The derivative of a function is a core concept of calculus. It represents the rate at which a function is changing at any given point. Imagine you are riding a bike down a hill, the steeper the hill, the faster the bike speeds up. Similarly, the derivative tells us how steep a function is at a specific point.When it comes to finding the derivative of a polynomial function such as \(f(x) = 3x^3 - x^2\), we apply the power rule. The power rule states that for any term of the form \(ax^n\), the derivative is \(n \times ax^{n-1}\).
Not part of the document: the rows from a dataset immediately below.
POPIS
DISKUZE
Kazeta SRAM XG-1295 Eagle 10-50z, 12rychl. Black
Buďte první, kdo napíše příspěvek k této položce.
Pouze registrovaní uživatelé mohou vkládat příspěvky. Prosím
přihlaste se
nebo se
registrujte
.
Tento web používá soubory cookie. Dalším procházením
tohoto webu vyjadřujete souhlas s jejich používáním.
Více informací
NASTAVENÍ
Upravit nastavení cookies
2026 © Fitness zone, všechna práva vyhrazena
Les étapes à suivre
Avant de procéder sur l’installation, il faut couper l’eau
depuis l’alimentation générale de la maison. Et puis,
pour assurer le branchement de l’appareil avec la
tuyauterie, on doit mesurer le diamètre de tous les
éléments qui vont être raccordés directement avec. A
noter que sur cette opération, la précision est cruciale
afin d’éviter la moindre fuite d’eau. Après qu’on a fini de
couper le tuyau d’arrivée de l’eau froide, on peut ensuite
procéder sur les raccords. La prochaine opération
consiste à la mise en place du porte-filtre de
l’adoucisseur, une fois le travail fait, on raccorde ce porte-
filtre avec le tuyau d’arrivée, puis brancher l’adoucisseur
Using this rule:

• The derivative of \(3x^3\) is \(9x^2\).
• The derivative of \(-x^2\) is \(-2x\).

By combining these, we find the derivative \(f'(x) = 9x^2 - 2x\).Derivatives are fundamental because they help us understand how to find slopes of tangents, locate critical points, and analyze the behavior of functions.
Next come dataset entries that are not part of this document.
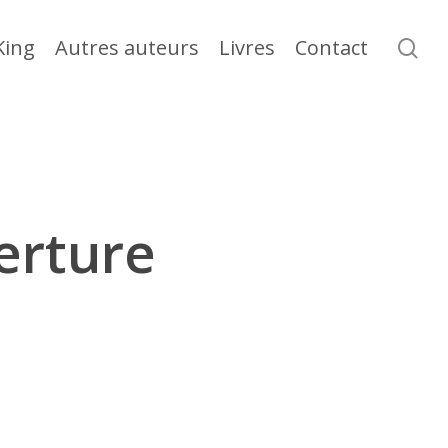
se
King
Autres auteurs
Livres
Contact
erture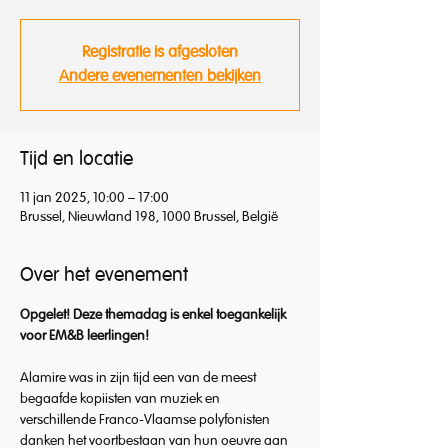
Registratie is afgesloten
Andere evenementen bekijken
Tijd en locatie
11 jan 2025, 10:00 – 17:00
Brussel, Nieuwland 198, 1000 Brussel, België
Over het evenement
Opgelet! Deze themadag is enkel toegankelijk 
voor EM&B leerlingen!
Alamire was in zijn tijd een van de meest 
begaafde kopiisten van muziek en 
verschillende Franco-Vlaamse polyfonisten 
danken het voortbestaan van hun oeuvre aan 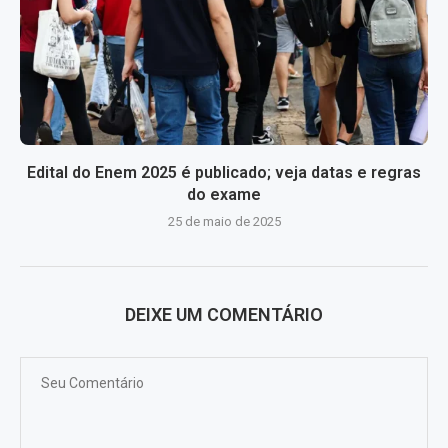
Edital do Enem 2025 é publicado; veja datas e regras
do exame
25 de maio de 2025
DEIXE UM COMENTÁRIO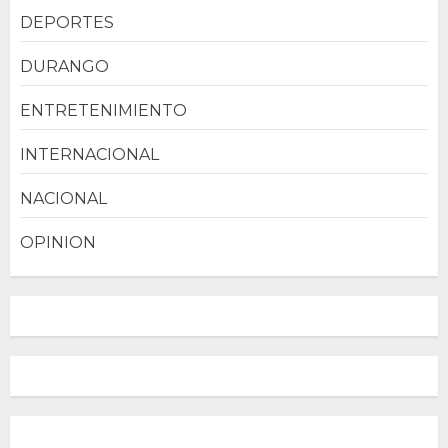
DEPORTES
DURANGO
ENTRETENIMIENTO
INTERNACIONAL
NACIONAL
OPINION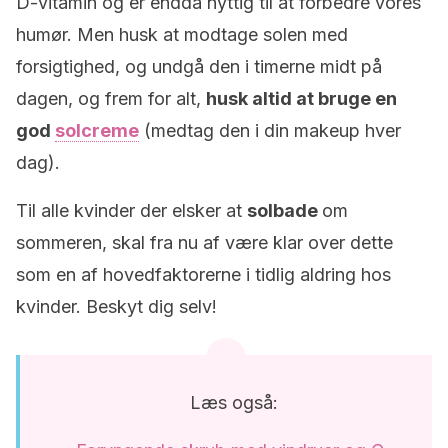
D-vitamin og er endda nyttig til at forbedre vores
humør. Men husk at modtage solen med
forsigtighed, og undgå den i timerne midt på
dagen, og frem for alt,
husk altid at bruge en
god
solcreme
(medtag den i din makeup hver
dag).
Til alle kvinder der elsker at
solbade
om
sommeren, skal fra nu af være klar over dette
som en af hovedfaktorerne i tidlig aldring hos
kvinder. Beskyt dig selv!
Læs også: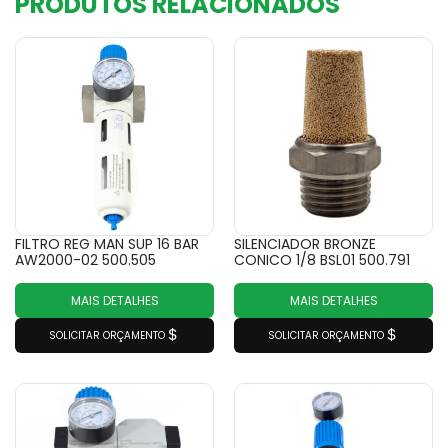
PRODUTOS RELACIONADOS
FILTRO REG MAN SUP 16 BAR
SILENCIADOR BRONZE
AW2000-02 500.505
CONICO 1/8 BSL01 500.791
MAIS DETALHES
MAIS DETALHES
SOLICITAR ORÇAMENTO
SOLICITAR ORÇAMENTO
A horizontal tangent line touches the graph of a function without sloping upwards or downwards. This occurs when the slope, or the derivative, of the function is zero at a point. Essentially, horizontal tangents are flat lines occurring at specific points on a curve.To locate such points for a function like \(f(x) = 3x^3 - x^2\), we must set the derivative equal to zero. For our function, the derivative is \(f'(x) = 9x^2 - 2x\). Solving \(9x^2 - 2x = 0\) involves:

• Factoring the equation: \(x(9x - 2) = 0\).
• Leading to solutions \(x = 0\) and \(x = \frac{2}{9}\).

These solutions are where the slope is zero, indicating horizontal tangents. Hence, at these \(x\)-values, the function has zero slope and thus horizontal tangents.
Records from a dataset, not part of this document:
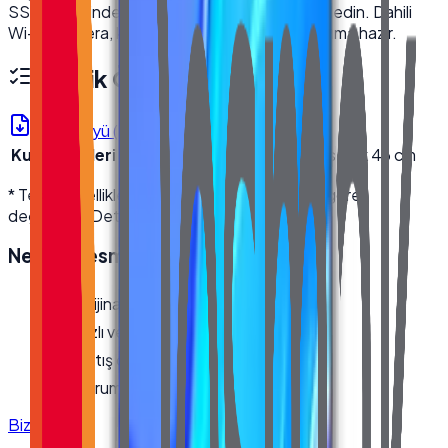
SSD sayesinde tüm işlemlerinizi sorunsuz halledin. Dahili
Wi-Fi, kamera, klavye ve mouse seti ile kullanıma hazır.
Teknik Özellikler
Ürün Föyü (PDF)
Kutu Ölçüleri
En 22.5 cm · Boy 62 cm · Yükseklik 46 cm
* Teknik özellikler üretici kaynaklıdır; modele göre
değişebilir. Detaylı bilgi için bize ulaşın.
Neden
Desmak
?
Orijinal, garantili ürün
Hızlı ve güvenli kargo
Satış öncesi/sonrası teknik destek
Kurumsal fatura · bayi fiyatları
Bize Ulaşın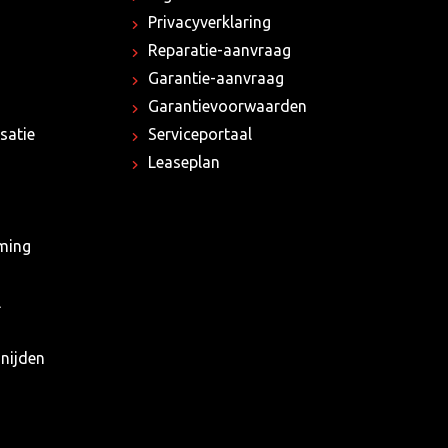
Privacyverklaring
Reparatie-aanvraag
Garantie-aanvraag
Garantievoorwaarden
satie
Serviceportaal
Leaseplan
rming
l
nijden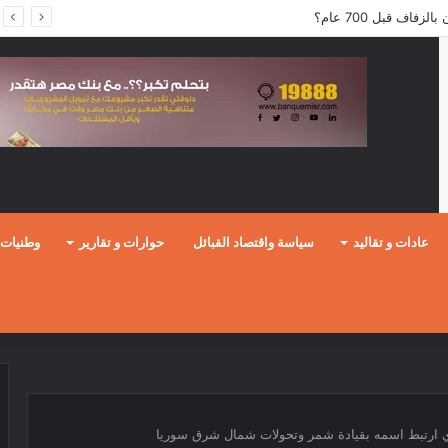
فاف قبل 700 عام؟
عادات و تقاليد
سياسة واقتصاد القبائل
حوارات و تقارير
وطنيات
لذي ارتبط اسمه بقيادة شمر وتحولات شمال شرق سوريا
Function analysis involves understanding how a function behaves across its domain, including identifying key characteristics like where it increases, decreases, peaks, and valleys.For the function \(f(x) = 3x^3 - x^2\), function analysis begins with calculating derivatives, which helps us understand critical points. We determined horizontal tangents occur at \(x = 0\) and \(x = \frac{2}{9}\). It is beneficial to determine the \(y\)-coordinates associated with these \(x\)-values:

• At \(x = 0\), \(f(0) = 0\) leading to the coordinate point \((0, 0)\).
• At \(x = \frac{2}{9}\), calculation shows \(f\left(\frac{2}{9}\right) = \frac{-4}{243}\), leading to the point \(\left(\frac{2}{9}, \frac{-4}{243}\right)\).

These points indicate where the graph flattens and potentially changes behavior from increasing to decreasing, or vice versa. By knowing these characteristics, we gain a deeper insight into the nature of the function's graph. This understanding is crucial for sketching the graph accurately and predicting its general shape.